Untangling Apache Hadoop YARN, Part 1: Cluster and YARN Basics
2016-10-11 09:48
393 查看
In this multipart series, fully explore the tangled ball of thread that is YARN.
YARN (Yet Another Resource Negotiator) is the resource management layer for the Apache Hadoop ecosystem. YARN has been available for several releases, but many users still have fundamental questions about what YARN is, what it’s for, and how it works. This
new series of blog posts is designed with the following goals in mind:
Provide a basic understanding of the components that make up YARN
Illustrate how a MapReduce job fits into the YARN model of computation. (Note: although Apache Spark integrates with YARN as well, this series will focus on MapReduce specifically.

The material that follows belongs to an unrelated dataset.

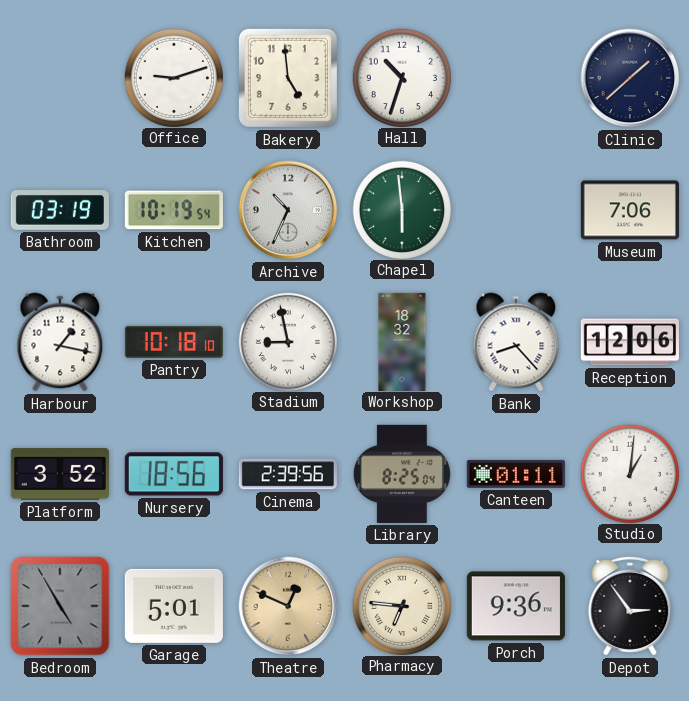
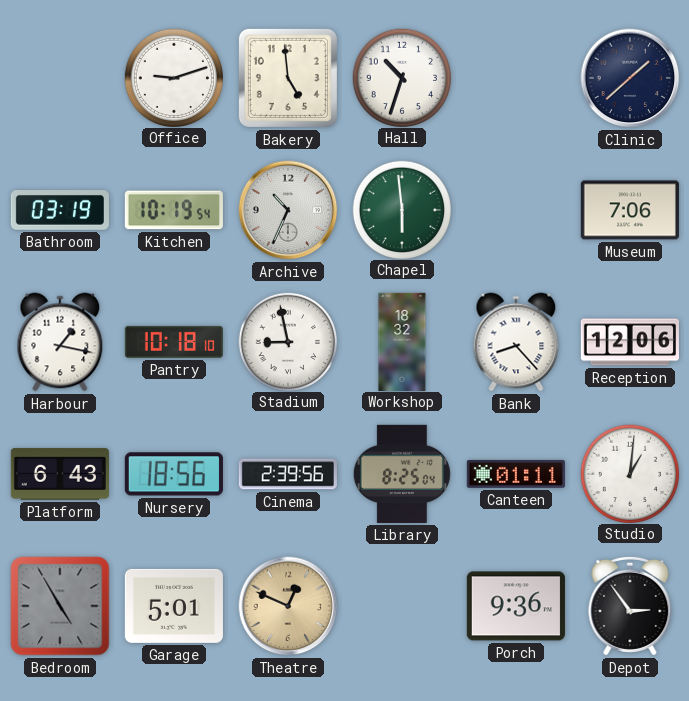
Platform: 3:52 -> 6:43
Pharmacy: 6:46 -> none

For information about Spark on YARN, see this
post.)
Present an overview of how the YARN scheduler works and provide building-block examples for scheduler configuration
The series comprises the following parts:
Part 1: Cluster and YARN basics
Part 2: Global configuration basics
Part 3: Scheduler concepts
Part 4: FairScheduler queue basics
Part 5: Using FairScheduler queue properties
In this initial post, we’ll cover the fundamentals of YARN, which runs processes on a cluster similarly to the way an operating system runs processes on a standalone computer. Subsequent parts will be released every few weeks.

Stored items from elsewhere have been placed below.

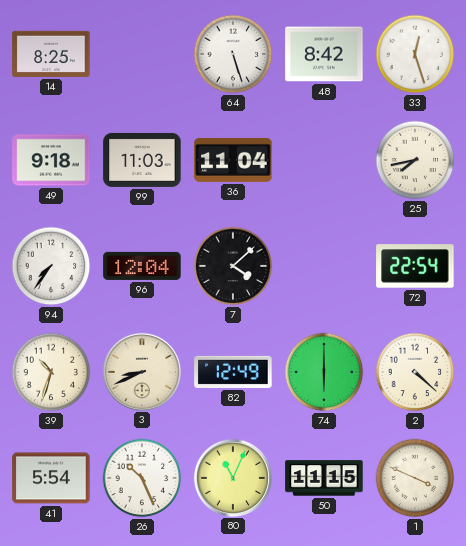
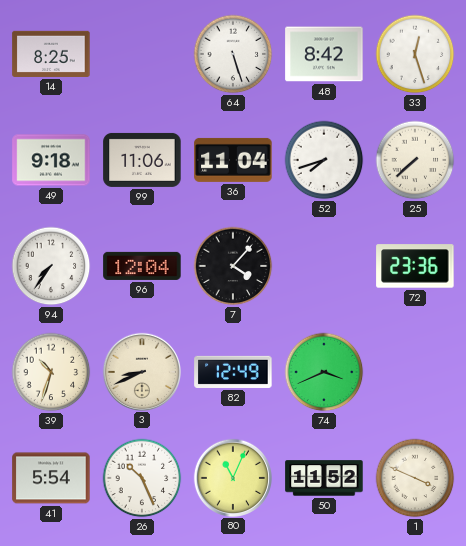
99: 11:03 -> 11:06
52: none -> 7:42
25: 7:43 -> 7:38
7: 4:08 -> 4:07
72: 22:54 -> 23:36
74: 6:00 -> 3:41
2: 4:22 -> none
50: 11:15 -> 11:52
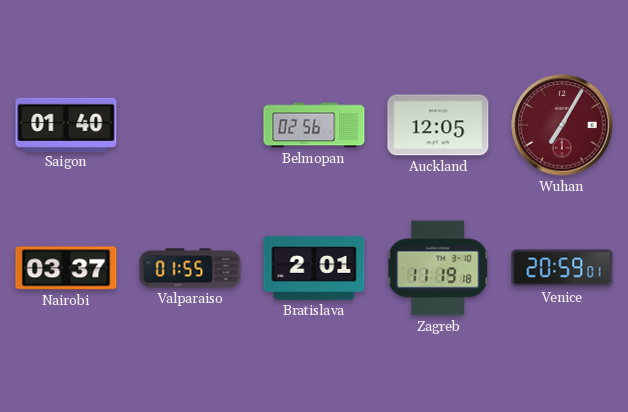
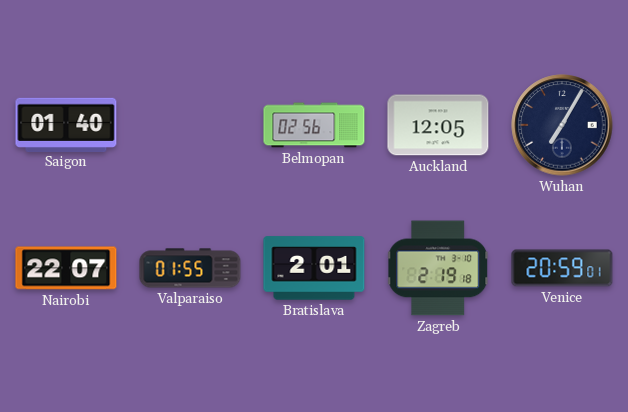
Wuhan dial: burgundy -> navy
Nairobi: 03:37 -> 22:07
Zagreb: 11:19 -> 2:19
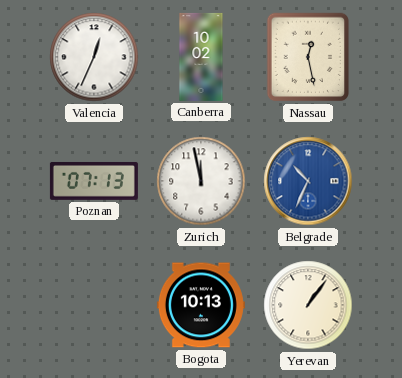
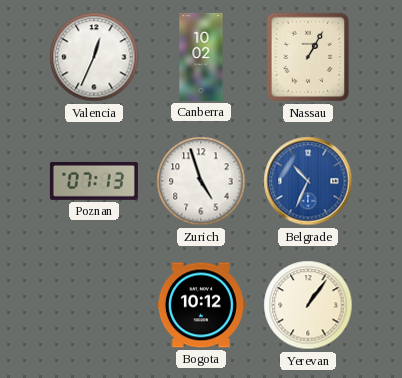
Nassau: 12:28 -> 1:05
Zurich: 11:58 -> 4:57
Bogota: 10:13 -> 10:12
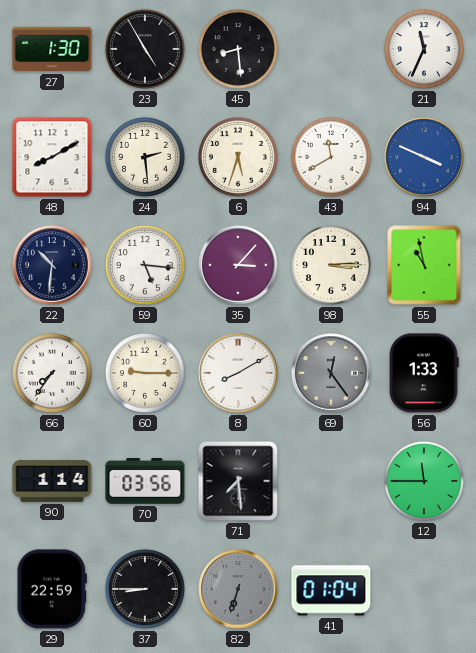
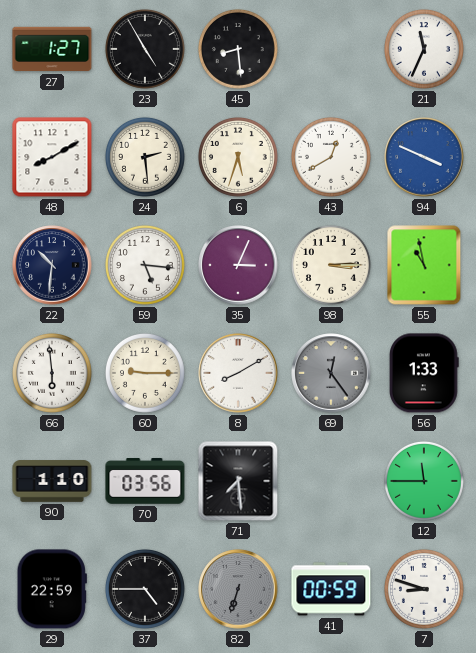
27: 1:30 -> 1:27
43: 11:40 -> 12:40
35: 3:07 -> 3:04
66: 7:36 -> 5:59
90: 1:14 -> 1:10
37: 8:45 -> 4:45
41: 01:04 -> 00:59
7: none -> 8:48
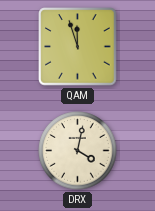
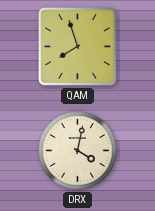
QAM: 11:57 -> 7:57
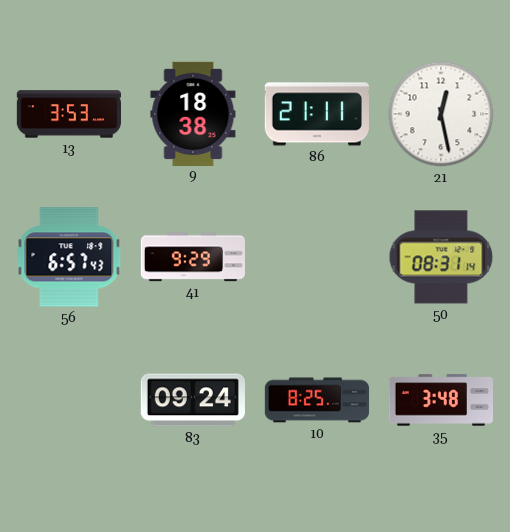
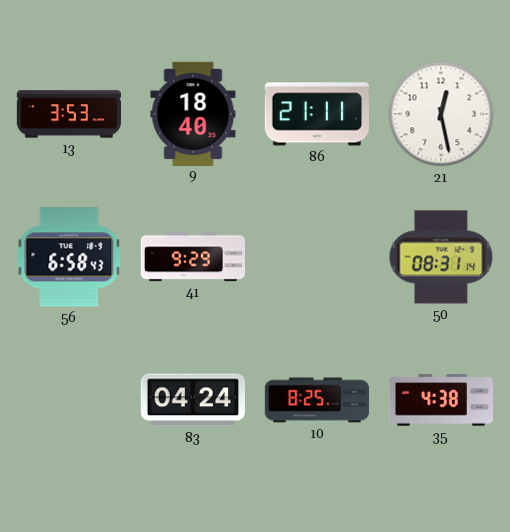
9: 18:38 -> 18:40
56: 6:57 -> 6:58
83: 09:24 -> 04:24
35: 3:48 -> 4:38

A host is the Hadoop term for a computer (also called a node, in YARN terminology). A cluster is two or more hosts connected by a high-speed local network. Two or more hosts—the Hadoop term for
a computer (also called a node in YARN terminology)—connected by a high-speed local network are called a cluster. From the standpoint of Hadoop, there can be several thousand hosts in a cluster.
In Hadoop, there are two types of hosts in the cluster.
Figure 1: Master host and Worker hosts
Conceptually, a master host is the communication point for a client program. A master host sends the work to the rest of the cluster, which consists of worker hosts. (In Hadoop, a cluster can technically be a single
host. Such a setup is typically used for debugging or simple testing, and is not recommended for a typical Hadoop workload.)
In a YARN cluster, there are two types of hosts:
The ResourceManager is the master daemon that communicates with the client, tracks resources on the cluster, and orchestrates work by assigning tasks to NodeManagers.
A NodeManager is a worker daemon that launches and tracks processes spawned on worker hosts.
Figure 2: Master host with ResourceManager and Worker hosts with NodeManager
The YARN configuration file is an XML file that contains properties. This file is placed in a well-known location on each host in the cluster and is used to configure the ResourceManager and NodeManager. By default, this file is named yarn-site.xml.
The basic properties in this file used to configure YARN are covered in the later sections.
YARN currently defines two resources, vcores and memory. Each NodeManager tracks its own local resources and communicates its resource configuration to the ResourceManager, which keeps a running total of the cluster’s
available resources. By keeping track of the total, the ResourceManager knows how to allocate resources as they are requested. (Vcore has a special meaning in YARN. You can think of it simply as a “usage share of a CPU core.” If you expect your tasks to be
less CPU-intensive (sometimes called I/O-intensive), you can set the ratio of vcores to physical cores higher than 1 to maximize your use of hardware resources.)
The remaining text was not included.